January 8, 2010 by Ocean Palmer Leave a Comment

An oft-repeated adage describes three kinds of people in the world: those who make things happen, those who watch things happen, and those who wonder what happened. There’s far more to that sly smidgeon of observation than first meets the ear.

Why does that old quote still ring true? After all, time is a known and binary commodity. Everyone gets exactly the same amount per hour, day, week, month, and year. The rules of time’s passage are simple but unyielding: it comes, it goes, it has no backup lights nor allowance for do-overs. This of course begs the question, “With time such a known and equal constant, why do some achieve remarkable things while others can’t manage to sweep out the garage?”

Life spans are lengthening and projected to continue doing so. In classical Rome and Greece, the lives of the citizenry elite averaged 28 years—barely 10,000 days. Many of our distant ancestors kicked the bucket before reaching our modern legal drinking age due to a formidable roster of threats: bacteria, predators, accidents, weather extremes, and a lack of reliable food and water. For the most part humans led short, dirty, brutal existences. And that, of course, was only if they survived childbirth, since infant mortality rates ranged from 300 to 400 deaths per 1,000 live births as recently as the 18th century. Today babies fare much better; infant mortality has decreased to seven  per 1,000.

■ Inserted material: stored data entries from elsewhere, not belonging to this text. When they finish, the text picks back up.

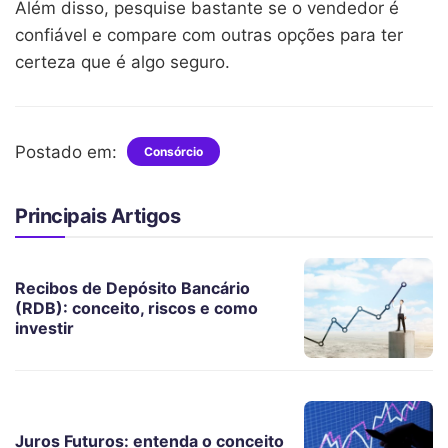
Além disso, pesquise bastante se o vendedor é
confiável e compare com outras opções para ter
certeza que é algo seguro.
Postado em:
Consórcio
Principais Artigos
Recibos de Depósito Bancário
(RDB): conceito, riscos e como
investir
Juros Futuros: entenda o conceito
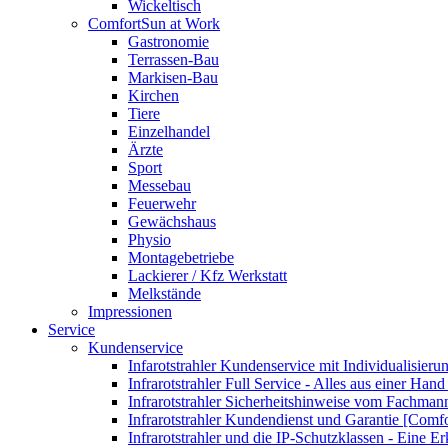
Wickeltisch
ComfortSun at Work
Gastronomie
Terrassen-Bau
Markisen-Bau
Kirchen
Tiere
Einzelhandel
Ärzte
Sport
Messebau
Feuerwehr
Gewächshaus
Physio
Montagebetriebe
Lackierer / Kfz Werkstatt
Melkstände
Impressionen
Service
Kundenservice
Infarotstrahler Kundenservice mit Individualisier
Infrarotstrahler Full Service - Alles aus einer Ha
Infrarotstrahler Sicherheitshinweise vom Fachma
Infrarotstrahler Kundendienst und Garantie [Comf
Infrarotstrahler und die IP-Schutzklassen - Eine E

In our increasingly modern world of air conditioners, tidy housekeeping, clean and treated water, medicine and booster shots, the world’s average life expectancy has climbed to 63 years. The Japanese, at 80 years, enjoy the world’s highest projected life expectancy. American men currently live about 73 years (26,600 days). Women average six years longer (just under 29,000 days). Good for the women, they deserve every moment!

But regardless of our country or time in history, each of us has the exact same amount of time each day to achieve more or less than those in our peer group. The time decisions we make heavily influence whether we do or don’t.

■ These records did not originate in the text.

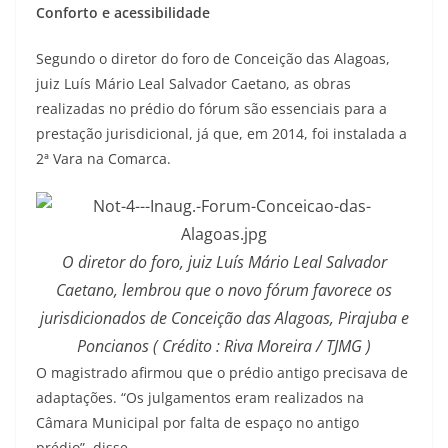
Conforto e acessibilidade
Segundo o diretor do foro de Conceição das Alagoas,
juiz Luís Mário Leal Salvador Caetano, as obras
realizadas no prédio do fórum são essenciais para a
prestação jurisdicional, já que, em 2014, foi instalada a
2ª Vara na Comarca.
O diretor do foro, juiz Luís Mário Leal Salvador
Caetano, lembrou que o novo fórum favorece os
jurisdicionados de Conceição das Alagoas, Pirajuba e
Poncianos ( Crédito : Riva Moreira / TJMG )
O magistrado afirmou que o prédio antigo precisava de
adaptações. “Os julgamentos eram realizados na
Câmara Municipal por falta de espaço no antigo
prédio”, disse.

Assuming we sleep eight hours per day, each of us has 112 waking hours each week (16 per day X 7 days) to capture whatever we chase. Those 112 waking hours will pass one of four ways: They will be wasted, spent, invested, or cherished.

In other words, each of us wakes to a daily pie that our time decisions will cut into four various-sized slices. The size of each is determined by what portion of that day is wasted, spent, invested, or cherished. The size of one must influence the other three.

Over time each of life’s slices will average out to its appropriate size. Low performers and underachievers will have large slices of wasted and spent time, with smaller slices of invested and cherished time. High performers’ slices will be the opposite. What makes meeting with high performers so interesting to me is how each approaches his or her daily time decisions. Great performers—lifelong achievers—maximize their investment and cherish time while wasting and spending as little as possible. Some are fanatical about it.

In addition to better time decisions, top performers also live and work with urgency. They are output-oriented with a driven need to accomplish more than others. How they go about that varies, but the end result never does.

A senior executive I am tremendously proud of, Boris Vujicic of Serbia, embraced this concept and tracked his time for a month. Boris wanted to know precisely how large or small each of his four pie slices were. After that month, armed with data, he made a series of behavioral decisions that enabled him to waste less time and invest more. Boris is a great talent, a self-motivated man of inordinate drive and ability. But having gifts and maximizing them are two different things and Boris attacks his with dynamic desire. He continues to propel himself to an amazing life, spotlighted by a working awareness of how specific time decisions impact each day.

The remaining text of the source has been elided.